§ Brief
From the data below, retype exactly the lines starting with the one that contains "powerful and virtually" and ending with the one that contains "inside. But there", both included.

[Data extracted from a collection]
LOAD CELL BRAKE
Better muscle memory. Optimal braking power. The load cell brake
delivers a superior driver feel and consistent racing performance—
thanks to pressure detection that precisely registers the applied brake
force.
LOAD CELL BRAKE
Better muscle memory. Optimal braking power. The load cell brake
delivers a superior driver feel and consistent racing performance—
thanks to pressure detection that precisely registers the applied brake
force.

...

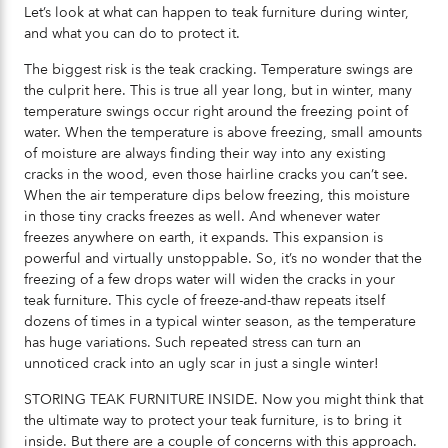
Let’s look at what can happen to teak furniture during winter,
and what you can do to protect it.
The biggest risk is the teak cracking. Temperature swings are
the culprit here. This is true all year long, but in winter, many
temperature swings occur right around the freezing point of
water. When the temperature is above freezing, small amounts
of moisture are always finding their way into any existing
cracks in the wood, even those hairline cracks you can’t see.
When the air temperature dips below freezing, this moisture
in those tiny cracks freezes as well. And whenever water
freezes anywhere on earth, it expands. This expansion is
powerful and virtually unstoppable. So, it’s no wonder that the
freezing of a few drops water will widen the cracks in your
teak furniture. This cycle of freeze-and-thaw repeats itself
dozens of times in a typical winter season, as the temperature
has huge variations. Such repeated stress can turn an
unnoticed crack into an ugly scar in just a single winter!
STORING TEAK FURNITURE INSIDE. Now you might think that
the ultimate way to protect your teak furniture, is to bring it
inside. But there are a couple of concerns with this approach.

...

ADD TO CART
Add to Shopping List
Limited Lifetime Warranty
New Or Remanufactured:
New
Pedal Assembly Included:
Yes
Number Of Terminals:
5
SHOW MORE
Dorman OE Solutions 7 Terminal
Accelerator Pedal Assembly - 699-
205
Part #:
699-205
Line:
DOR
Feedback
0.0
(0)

§ Output
powerful and virtually unstoppable. So, it’s no wonder that the
freezing of a few drops water will widen the cracks in your
teak furniture. This cycle of freeze-and-thaw repeats itself
dozens of times in a typical winter season, as the temperature
has huge variations. Such repeated stress can turn an
unnoticed crack into an ugly scar in just a single winter!
STORING TEAK FURNITURE INSIDE. Now you might think that
the ultimate way to protect your teak furniture, is to bring it
inside. But there are a couple of concerns with this approach.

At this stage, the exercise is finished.